Saved data entries |

—————

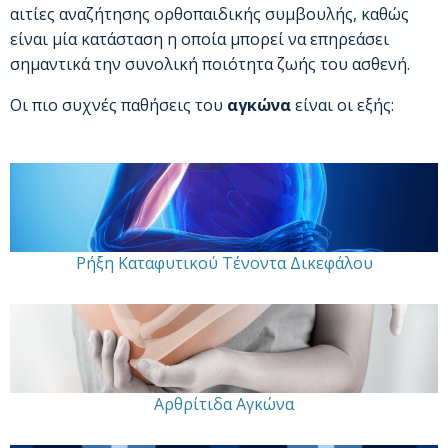
αιτίες αναζήτησης ορθοπαιδικής συμβουλής, καθώς
είναι μία κατάσταση η οποία μπορεί να επηρεάσει
σημαντικά την συνολική ποιότητα ζωής του ασθενή.
Οι πιο συχνές παθήσεις του
αγκώνα
είναι οι εξής:
Ρήξη Καταφυτικού Τένοντα Δικεφάλου
Αρθρίτιδα Αγκώνα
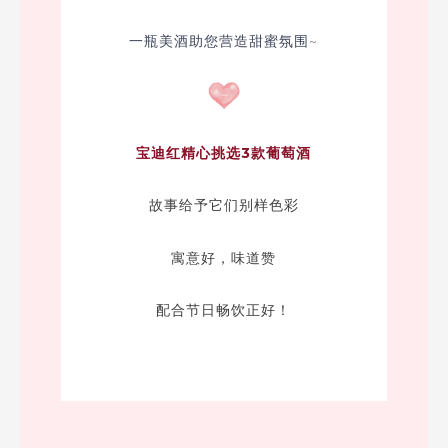
一瓶美酒助您营造甜蜜氛围~
宝迪红精心挑选3款葡萄酒
故事给予它们别样色彩
寓意好，味道赞
配合节日畅饮正好！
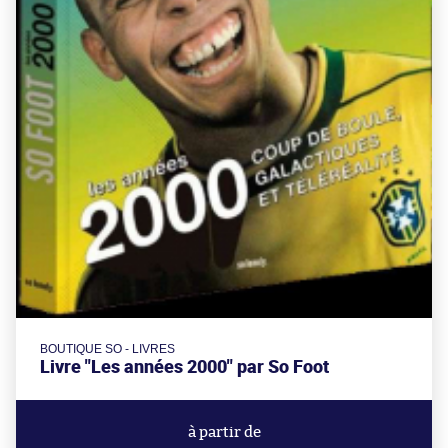
BOUTIQUE SO - LIVRES
Livre "Les années 2000" par So Foot
à partir de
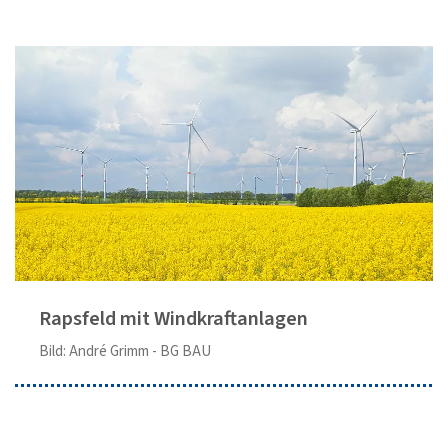
Rapsfeld mit Windkraftanlagen
Bild: André Grimm - BG BAU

—————

YOUR OBJECTIVE |
Write each line exactly as it appears, from the line that holds "宝迪红精心挑选3款葡萄酒" through the closing line of the data above, and leave every picture out.

WRITTEN ANSWER |
宝迪红精心挑选3款葡萄酒
故事给予它们别样色彩
寓意好，味道赞
配合节日畅饮正好！
BOUTIQUE SO - LIVRES
Livre "Les années 2000" par So Foot
à partir de
Rapsfeld mit Windkraftanlagen
Bild: André Grimm - BG BAU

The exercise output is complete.